It has a flow forty times higher than the Amazon River and flows under the Indian Ocean, more than three thousand meters deep. The finding, to help better understand the Earth's climate, has just been published in Nature Geoscience.
"The current transports dense water rich in oxygen and sinking near Antarctica at great depths and head towards the far north," said Steve Rintoul, one of the authors. "In fact, without this contribution Antarctic water, the deeper layers of the ocean would have very little oxygen."
The role and influence of ocean currents on climate are well known. In fact, are responsible for storing and transporting a large amount of heat and carbon dioxide, which thus is not released to the atmosphere and slows the process of global warming.
"The current deep undersea Kerguelen Plateau is part of a global system of ocean currents that are critical when it comes to knowing how much heat the ocean can store carbon," adds the researcher.
Other expeditions were detected before evidence of this complex system of streams, but none of them had been able to determine the amount of water they carried.
The Australian-Japanese team used for their experiments different current meters anchored to the seafloor, at depths exceeding 4,500 meters.
Over a period of two years, the detectors hooked to the bottom floated to a depth of about three thousand feet, systematically measuring the flow velocity, temperature and salinity.
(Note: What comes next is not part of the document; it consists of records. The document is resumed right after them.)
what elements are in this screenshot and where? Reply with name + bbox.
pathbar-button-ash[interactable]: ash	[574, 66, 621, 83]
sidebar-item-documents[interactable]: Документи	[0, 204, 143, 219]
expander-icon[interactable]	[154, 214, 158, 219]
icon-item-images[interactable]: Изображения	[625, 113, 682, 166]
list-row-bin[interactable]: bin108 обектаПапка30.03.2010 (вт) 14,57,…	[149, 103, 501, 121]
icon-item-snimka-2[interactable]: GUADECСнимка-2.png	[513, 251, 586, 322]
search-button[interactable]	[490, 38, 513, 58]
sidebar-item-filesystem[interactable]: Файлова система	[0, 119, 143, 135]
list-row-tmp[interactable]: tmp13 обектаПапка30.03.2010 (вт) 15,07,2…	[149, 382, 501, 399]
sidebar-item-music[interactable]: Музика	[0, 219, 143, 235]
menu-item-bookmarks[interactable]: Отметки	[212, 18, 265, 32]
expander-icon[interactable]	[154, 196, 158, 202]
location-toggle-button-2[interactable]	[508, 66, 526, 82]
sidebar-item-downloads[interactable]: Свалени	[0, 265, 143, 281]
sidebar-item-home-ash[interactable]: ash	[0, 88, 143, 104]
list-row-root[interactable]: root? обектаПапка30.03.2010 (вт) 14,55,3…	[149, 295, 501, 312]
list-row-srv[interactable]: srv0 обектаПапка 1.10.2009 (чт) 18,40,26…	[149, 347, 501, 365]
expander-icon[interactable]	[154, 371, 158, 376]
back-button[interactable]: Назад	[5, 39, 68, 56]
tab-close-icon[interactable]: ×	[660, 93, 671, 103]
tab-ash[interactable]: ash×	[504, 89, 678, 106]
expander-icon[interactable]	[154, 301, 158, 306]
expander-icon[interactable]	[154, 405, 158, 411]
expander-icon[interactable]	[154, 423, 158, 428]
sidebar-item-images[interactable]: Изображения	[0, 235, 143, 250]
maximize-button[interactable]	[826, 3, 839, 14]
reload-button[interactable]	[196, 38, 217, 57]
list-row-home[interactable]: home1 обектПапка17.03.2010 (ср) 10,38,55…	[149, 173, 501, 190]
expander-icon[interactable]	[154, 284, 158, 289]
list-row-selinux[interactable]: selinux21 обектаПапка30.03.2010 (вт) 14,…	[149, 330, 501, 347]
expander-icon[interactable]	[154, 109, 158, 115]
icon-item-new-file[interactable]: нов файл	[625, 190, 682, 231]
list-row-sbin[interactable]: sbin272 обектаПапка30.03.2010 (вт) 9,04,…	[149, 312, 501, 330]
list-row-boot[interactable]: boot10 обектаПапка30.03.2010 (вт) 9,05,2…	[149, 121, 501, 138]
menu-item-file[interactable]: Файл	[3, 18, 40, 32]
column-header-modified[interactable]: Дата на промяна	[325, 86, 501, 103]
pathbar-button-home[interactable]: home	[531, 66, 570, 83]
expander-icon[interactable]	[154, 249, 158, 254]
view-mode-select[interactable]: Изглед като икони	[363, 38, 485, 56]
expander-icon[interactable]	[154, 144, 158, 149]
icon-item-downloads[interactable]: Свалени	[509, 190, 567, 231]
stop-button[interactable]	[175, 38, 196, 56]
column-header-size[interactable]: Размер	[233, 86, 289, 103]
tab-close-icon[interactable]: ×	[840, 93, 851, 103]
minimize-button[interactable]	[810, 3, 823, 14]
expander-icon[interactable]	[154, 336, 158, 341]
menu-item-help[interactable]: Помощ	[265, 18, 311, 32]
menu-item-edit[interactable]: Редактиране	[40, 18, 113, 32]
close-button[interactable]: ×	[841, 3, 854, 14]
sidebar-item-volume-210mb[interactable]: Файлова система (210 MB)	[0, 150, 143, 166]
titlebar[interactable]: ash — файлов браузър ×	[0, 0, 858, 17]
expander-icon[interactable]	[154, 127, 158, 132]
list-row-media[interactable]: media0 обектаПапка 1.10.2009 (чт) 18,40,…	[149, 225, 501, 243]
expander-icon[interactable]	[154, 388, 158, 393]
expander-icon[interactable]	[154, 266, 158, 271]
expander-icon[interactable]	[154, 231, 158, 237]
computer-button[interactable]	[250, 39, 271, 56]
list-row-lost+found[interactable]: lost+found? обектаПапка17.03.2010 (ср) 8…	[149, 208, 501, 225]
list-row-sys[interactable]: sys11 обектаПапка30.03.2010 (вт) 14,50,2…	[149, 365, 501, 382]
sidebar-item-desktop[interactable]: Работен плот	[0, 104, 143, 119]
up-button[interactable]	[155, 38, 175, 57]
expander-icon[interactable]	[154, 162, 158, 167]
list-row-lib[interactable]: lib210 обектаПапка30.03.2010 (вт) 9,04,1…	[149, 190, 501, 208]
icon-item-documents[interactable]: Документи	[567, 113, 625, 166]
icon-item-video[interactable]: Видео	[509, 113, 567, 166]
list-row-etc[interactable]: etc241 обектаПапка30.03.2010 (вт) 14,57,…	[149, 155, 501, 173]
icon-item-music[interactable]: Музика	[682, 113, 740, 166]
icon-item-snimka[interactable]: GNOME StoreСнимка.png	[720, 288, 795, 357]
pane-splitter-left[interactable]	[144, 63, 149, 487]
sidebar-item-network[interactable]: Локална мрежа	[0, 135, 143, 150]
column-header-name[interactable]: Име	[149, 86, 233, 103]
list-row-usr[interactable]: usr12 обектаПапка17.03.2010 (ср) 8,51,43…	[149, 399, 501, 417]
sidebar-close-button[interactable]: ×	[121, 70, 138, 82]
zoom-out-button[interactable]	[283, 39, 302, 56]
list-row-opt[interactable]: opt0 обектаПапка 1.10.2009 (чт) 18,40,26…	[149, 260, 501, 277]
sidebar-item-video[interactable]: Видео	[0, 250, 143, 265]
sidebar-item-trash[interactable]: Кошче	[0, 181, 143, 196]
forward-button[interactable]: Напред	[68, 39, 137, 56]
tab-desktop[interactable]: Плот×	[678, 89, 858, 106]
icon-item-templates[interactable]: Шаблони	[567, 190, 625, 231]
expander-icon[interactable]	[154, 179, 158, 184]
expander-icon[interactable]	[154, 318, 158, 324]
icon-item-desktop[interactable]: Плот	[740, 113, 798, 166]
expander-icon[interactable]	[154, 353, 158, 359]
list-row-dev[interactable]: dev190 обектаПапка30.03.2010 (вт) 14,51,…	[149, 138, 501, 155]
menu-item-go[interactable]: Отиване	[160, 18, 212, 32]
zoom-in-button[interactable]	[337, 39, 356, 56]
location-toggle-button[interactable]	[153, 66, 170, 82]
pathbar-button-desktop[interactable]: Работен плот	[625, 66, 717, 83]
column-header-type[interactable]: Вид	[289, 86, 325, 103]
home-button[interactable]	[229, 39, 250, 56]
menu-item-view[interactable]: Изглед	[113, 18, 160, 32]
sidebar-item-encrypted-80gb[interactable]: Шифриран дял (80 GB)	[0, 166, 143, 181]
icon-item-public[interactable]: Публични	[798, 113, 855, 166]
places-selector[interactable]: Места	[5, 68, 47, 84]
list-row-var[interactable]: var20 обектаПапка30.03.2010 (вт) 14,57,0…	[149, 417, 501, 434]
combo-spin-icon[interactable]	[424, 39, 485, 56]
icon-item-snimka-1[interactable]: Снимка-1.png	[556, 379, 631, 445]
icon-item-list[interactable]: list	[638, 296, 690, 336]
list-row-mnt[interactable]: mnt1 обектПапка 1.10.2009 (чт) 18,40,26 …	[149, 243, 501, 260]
"The continuous measurements allowed us for the first time, determine how much water was transported northward this deep current," says Rintoul. It turns out that for more than twelve million cubic meters of water from segurndo Antarctica less than zero degrees and without being frozen, as it is mixed with salts and minerals.
"It was a real surprise to see how strong this trend," says the researcher. "With an average speed during two years of 20 cm per second, the current is strongest ever measured at depths of three miles beneath the sea surface."
To Rintoul, "Having a map of these systems of deep currents is an important step toward understanding the global network of currents that influence climate, both present and future. And our results show that the currents of Kerguelen Plateau make a large contribution to this global ocean circulation. "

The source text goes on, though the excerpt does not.